From the abstract of Thomas King, et al., Artificial Intelligence Crime: An Interdisciplinary Analysis of Foreseeable Threats and Solutions:
Artificial Intelligence (AI) research and regulation seek to balance the benefits of innovation against any potential harms and disruption. However, one unintended consequence of the recent surge in AI research is the potential re-orientation of AI technologies to facilitate criminal acts, which we term AI-Crime (AIC). We already know that AIC is theoretically feasible thanks to published experiments in automating fraud targeted at social media users, as well as demonstrations of AI-driven manipulation of simulated markets. However, because AIC is still a relatively young and inherently interdisciplinary area—spanning socio-legal studies to formal science—there is little certainty of what an AIC future might look like. This article offers the first systematic, interdisciplinary literature analysis of the foreseeable threats of AIC, providing law enforcement and policy-makers with a synthesis of the current problems, and a possible solution space.
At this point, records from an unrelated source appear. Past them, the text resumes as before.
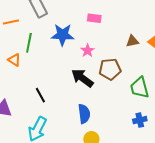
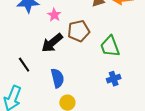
black arrow: (82, 78) -> (52, 43), turned -70
black line: (40, 95) -> (24, 65), moved

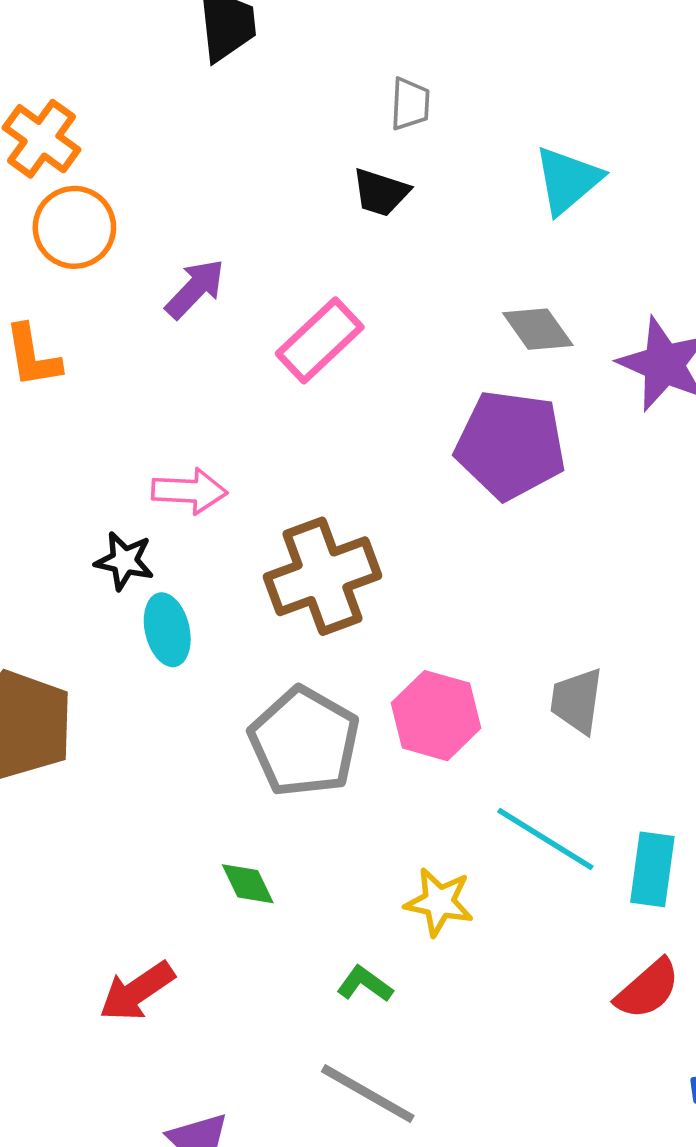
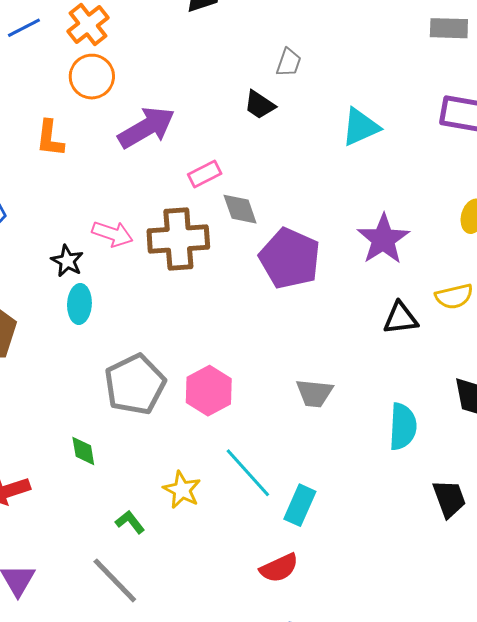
purple arrow: (195, 289) -> (146, 128), size x1.5
gray diamond: (538, 329) -> (240, 209), moved
pink rectangle: (320, 340) -> (205, 174), size x0.7
brown cross: (323, 576) -> (178, 239), moved
gray trapezoid: (577, 701) -> (314, 393), moved, turned -108

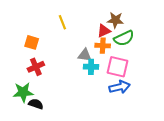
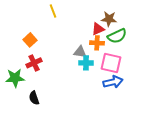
yellow line: (62, 22) -> (53, 11), moved
orange square: (32, 42) -> (30, 40), turned 32
green star: (23, 92) -> (15, 78), moved
black semicircle: (36, 104) -> (34, 98), turned -128

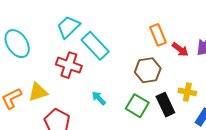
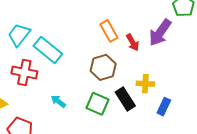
red arrow: (180, 49) -> (133, 42), turned 30

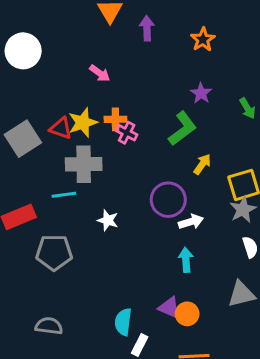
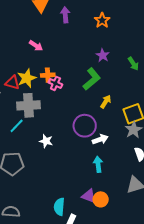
cyan line: (64, 195) -> (17, 126), turned -35

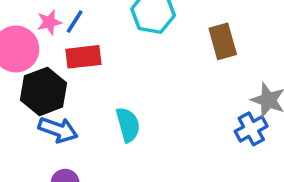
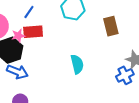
pink star: (49, 22) -> (18, 36), moved
cyan semicircle: (128, 125) -> (77, 64), moved

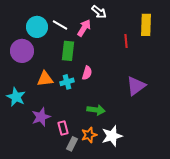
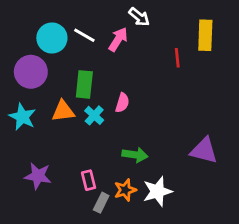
green rectangle: (68, 51) -> (84, 84), moved
cyan cross: (67, 82) -> (94, 115), turned -32
purple triangle: (136, 86) -> (204, 151), moved, turned 50
cyan star: (16, 97) -> (22, 117), moved
purple star: (41, 117) -> (38, 176), moved, turned 30

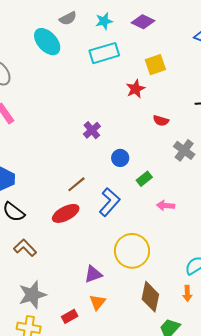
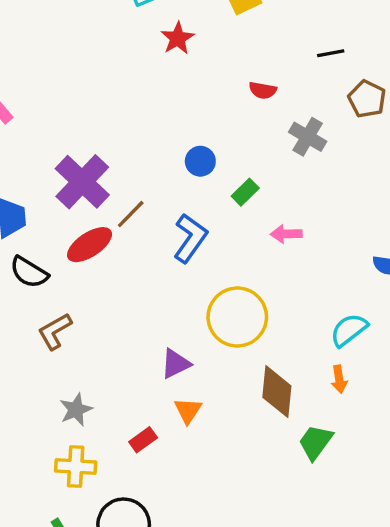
red star: (136, 89) -> (177, 38), moved
purple cross: (92, 130) -> (82, 182), moved, size x1.8
red ellipse: (66, 213) -> (90, 245), moved
brown L-shape: (25, 248) -> (55, 331), turned -70
gray star: (32, 295) -> (76, 410), size x0.7

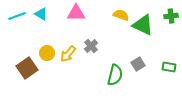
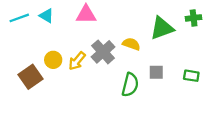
yellow semicircle: (121, 15) -> (131, 44), moved
green triangle: (143, 25) -> (162, 28), turned -45
gray cross: (91, 46) -> (103, 52), size x1.5
gray square: (138, 64) -> (156, 72), turned 32

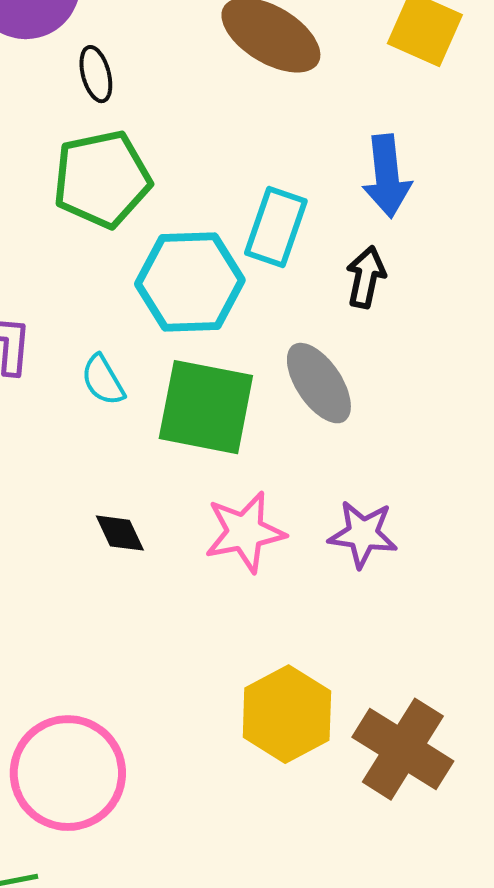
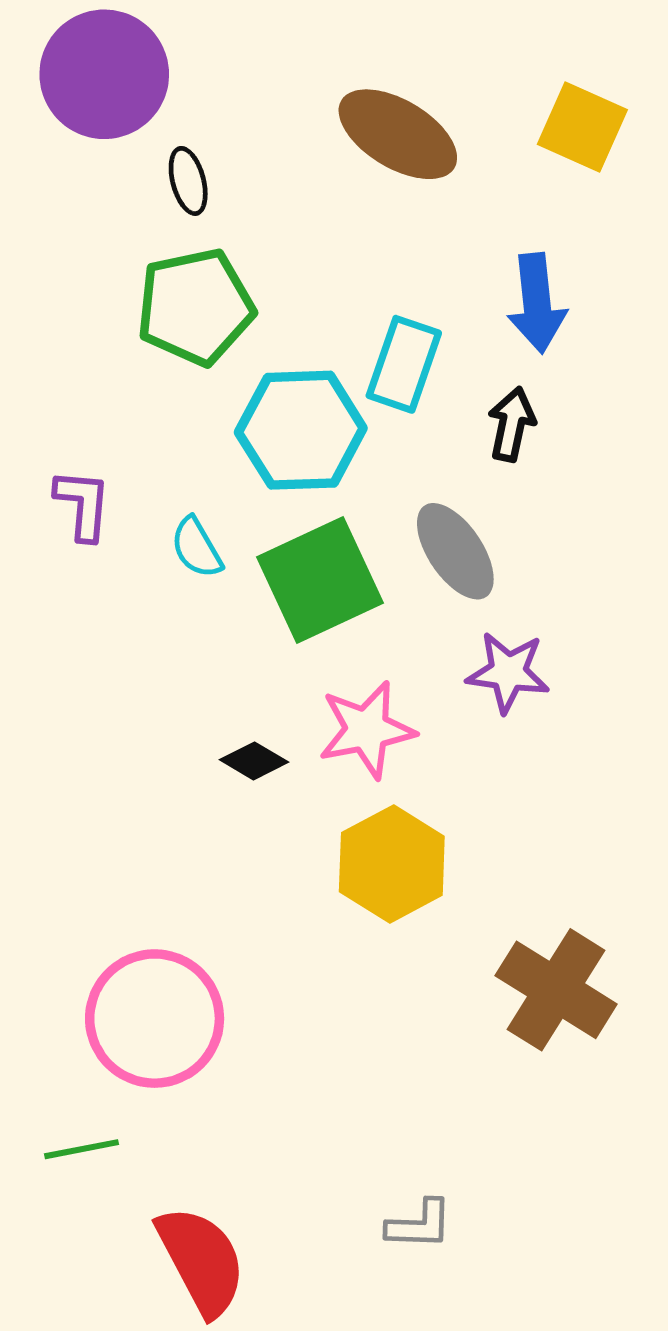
green square: (206, 407) -> (320, 580), turned -36
black diamond: (120, 533) -> (254, 761), moved, turned -34
purple star: (363, 534) -> (508, 672), moved
yellow hexagon: (287, 714) -> (392, 864), moved

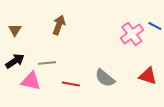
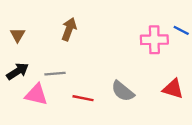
pink cross: (132, 34) -> (154, 40), turned 35

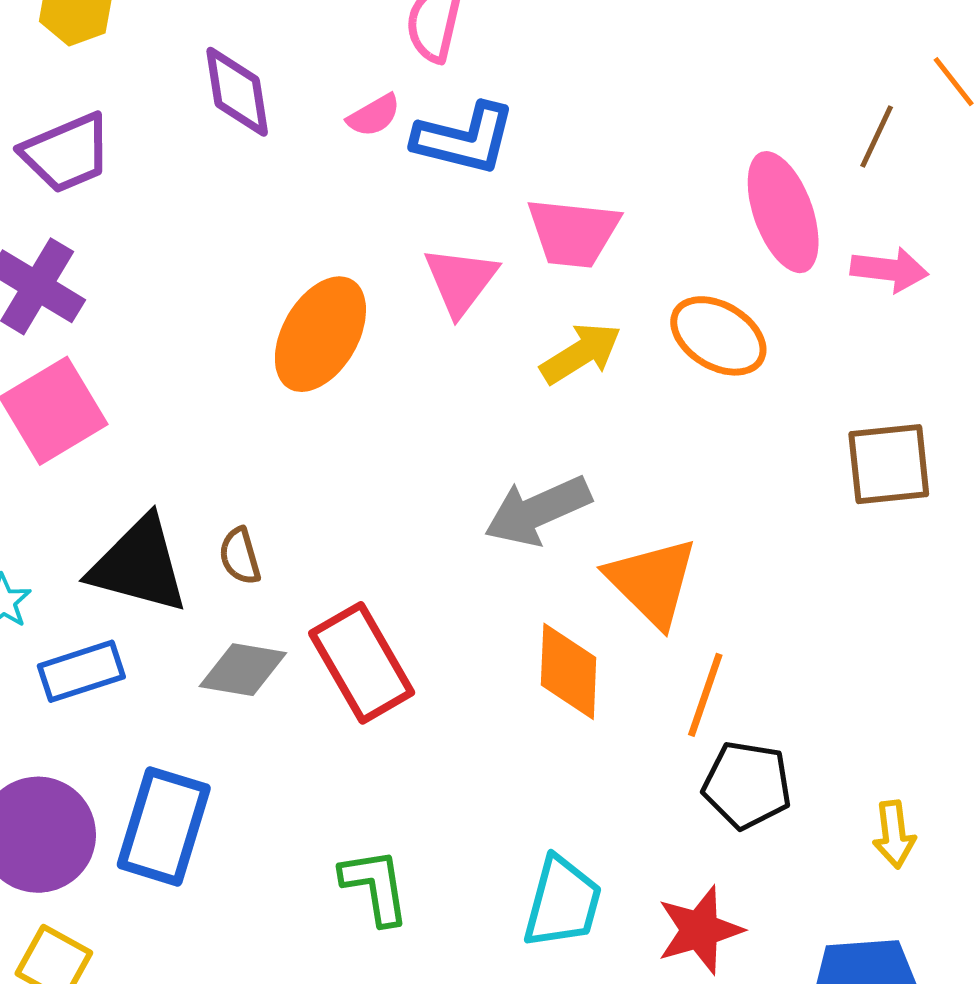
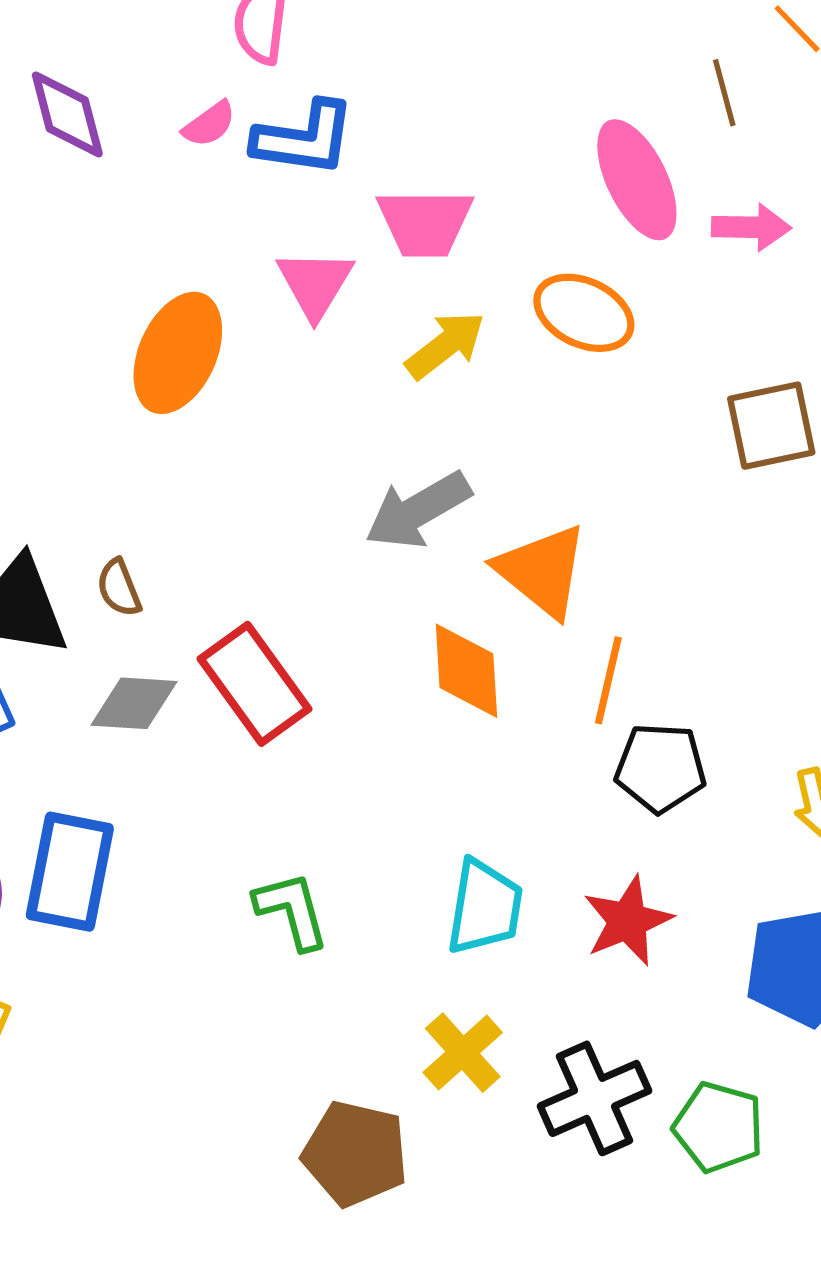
brown line: (877, 136) -> (724, 93), turned -34

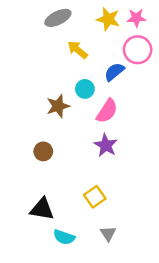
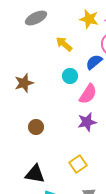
gray ellipse: (58, 18) -> (36, 18), moved
brown star: (58, 106) -> (24, 83), moved
purple star: (106, 145) -> (87, 122), turned 30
From the conclusion from Law Technology Today’s Legal Analytics vs. Legal Research: What’s the Difference?:
Technology is transforming the legal services industry. Some attorneys may resist this transformation out of fear that new technologies might change how they practice law or even make their jobs obsolete. Similar concerns were voiced when legal research moved from books to computers. But that transition did not reduce the need for attorneys skilled in legal research. Instead, it made attorneys better and more effective at their jobs.
Similarly, legal analytics will not make the judgment and expertise of seasoned lawyers obsolete. It will, however, enable those who employ it to provide better and more cost-effective representation for their clients and better compete with their opponents.